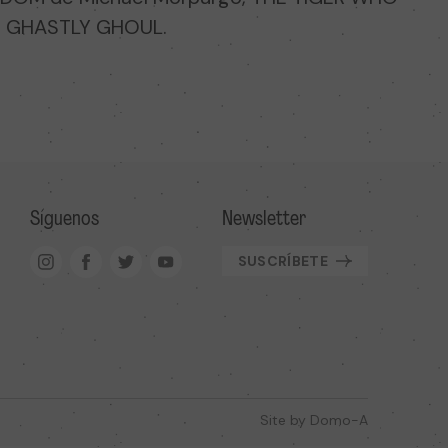
HE GHASTLY GHOUL.
Síguenos
Newsletter
SUSCRÍBETE
Site by
Domo-A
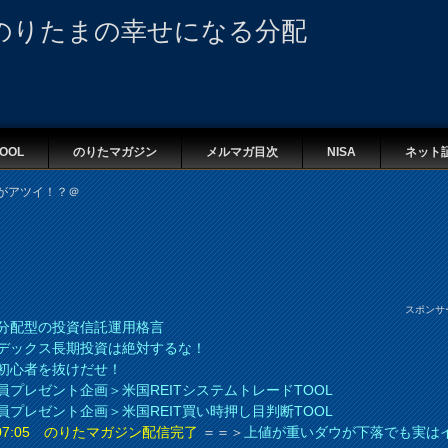
のりたまの幸せになる分配
OOL
のりたマガジン
メルマガ目次
NISA
ネット
次週がアツイ！？＠
スポンサ
分配型の投資信託運用格言
デックス長期投資は絶対するな！
初心者を抜けだせ！
員プレゼント企画＞米国REITシステムトレードTOOL
員プレゼント企画＞米国REIT買い時押し目判断TOOL
8 07:05 のりたマガジン配信完了
＝＝＞
上値が重いダウが下落でも実は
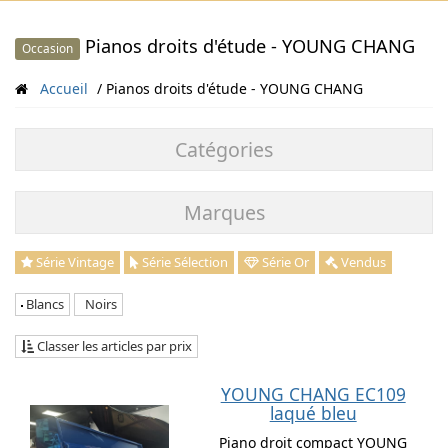
Pianos droits d'étude - YOUNG CHANG
Occasion
Accueil
Pianos droits d'étude - YOUNG CHANG
Catégories
Marques
Série Vintage
Série Sélection
Série Or
Vendus
Blancs
Noirs
Classer les articles par prix
YOUNG CHANG EC109
laqué bleu
Piano droit compact YOUNG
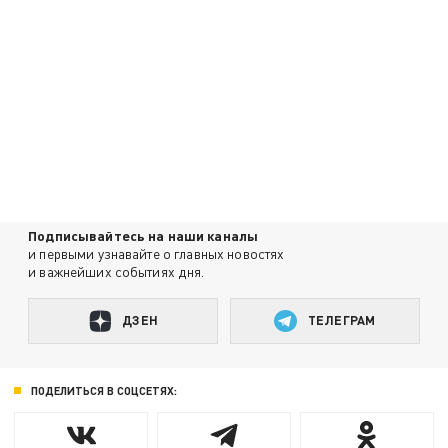
Подписывайтесь на наши каналы
и первыми узнавайте о главных новостях
и важнейших событиях дня.
ДЗЕН
ТЕЛЕГРАМ
ПОДЕЛИТЬСЯ В СОЦСЕТЯХ:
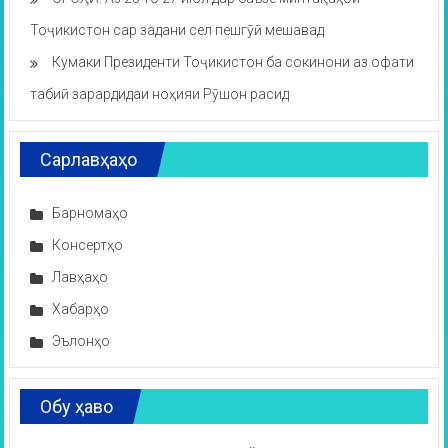
Тоҷикистон сар задани сел пешгӯӣ мешавад
Кумаки Президенти Тоҷикистон ба сокинони аз офати
табиӣ зарардидаи ноҳияи Рӯшон расид
Сарлавҳаҳо
Барномаҳо
Консертҳо
Лавҳаҳо
Хабарҳо
Эълонҳо
Обу ҳаво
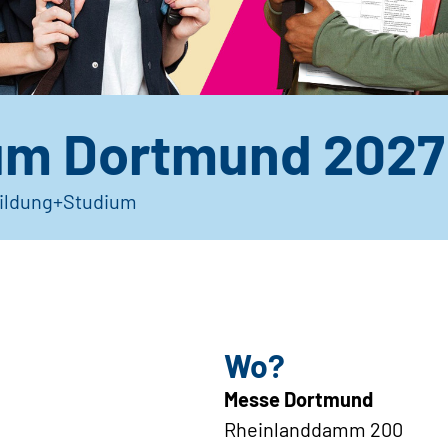
um Dortmund 2027
ildung+Studium
Wo?
Messe Dortmund
Rheinlanddamm 200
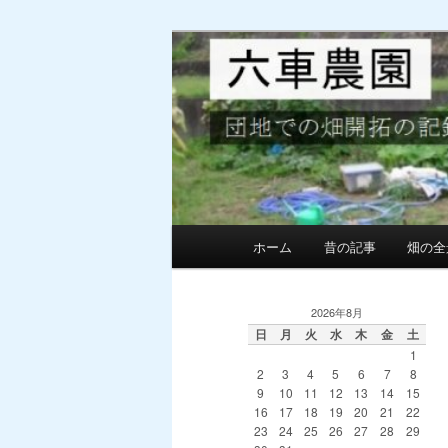
メ
サ
団地での畑の開墾と野菜作り
イ
ブ
ン
コ
MG六車農園
コ
ン
ン
テ
テ
ン
ン
ツ
ツ
へ
へ
移
メ
ホーム
昔の記事
畑の全
移
動
イ
動
ン
メ
2026年8月
ニ
日
月
火
水
木
金
土
1
ュ
2
3
4
5
6
7
8
ー
9
10
11
12
13
14
15
16
17
18
19
20
21
22
23
24
25
26
27
28
29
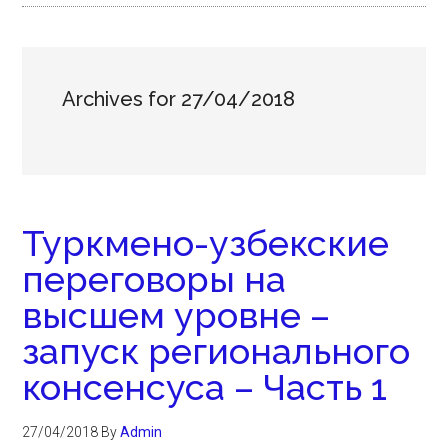
Archives for 27/04/2018
Туркмено-узбекские
переговоры на
высшем уровне –
запуск регионального
консенсуса – Часть 1
27/04/2018
By
Admin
========================================
Although the records above include pictures, the copy must contain only their exact text.

# [Reply to the task]
HE GHASTLY GHOUL.
Síguenos
Newsletter
SUSCRÍBETE
Site by
Domo-A
のりたまの幸せになる分配
OOL
のりたマガジン
メルマガ目次
NISA
ネット
次週がアツイ！？＠
スポンサ
分配型の投資信託運用格言
デックス長期投資は絶対するな！
初心者を抜けだせ！
員プレゼント企画＞米国REITシステムトレードTOOL
員プレゼント企画＞米国REIT買い時押し目判断TOOL
8 07:05 のりたマガジン配信完了
＝＝＞
上値が重いダウが下落でも実は
Pianos droits d'étude - YOUNG CHANG
Occasion
Accueil
Pianos droits d'étude - YOUNG CHANG
Catégories
Marques
Série Vintage
Série Sélection
Série Or
Vendus
Blancs
Noirs
Classer les articles par prix
YOUNG CHANG EC109
laqué bleu
Piano droit compact YOUNG
Подписывайтесь на наши каналы
и первыми узнавайте о главных новостях
и важнейших событиях дня.
ДЗЕН
ТЕЛЕГРАМ
ПОДЕЛИТЬСЯ В СОЦСЕТЯХ:
Тоҷикистон сар задани сел пешгӯӣ мешавад
Кумаки Президенти Тоҷикистон ба сокинони аз офати
табиӣ зарардидаи ноҳияи Рӯшон расид
Сарлавҳаҳо
Барномаҳо
Консертҳо
Лавҳаҳо
Хабарҳо
Эълонҳо
Обу ҳаво
um Dortmund 2027
ildung+Studium
Wo?
Messe Dortmund
Rheinlanddamm 200
メ
サ
団地での畑の開墾と野菜作り
イ
ブ
ン
コ
MG六車農園
コ
ン
ン
テ
テ
ン
ン
ツ
ツ
へ
へ
移
メ
ホーム
昔の記事
畑の全
移
動
イ
動
ン
メ
2026年8月
ニ
日
月
火
水
木
金
土
1
ュ
2
3
4
5
6
7
8
ー
9
10
11
12
13
14
15
16
17
18
19
20
21
22
23
24
25
26
27
28
29
Archives for 27/04/2018
Туркмено-узбекские
переговоры на
высшем уровне –
запуск регионального
консенсуса – Часть 1
27/04/2018
By
Admin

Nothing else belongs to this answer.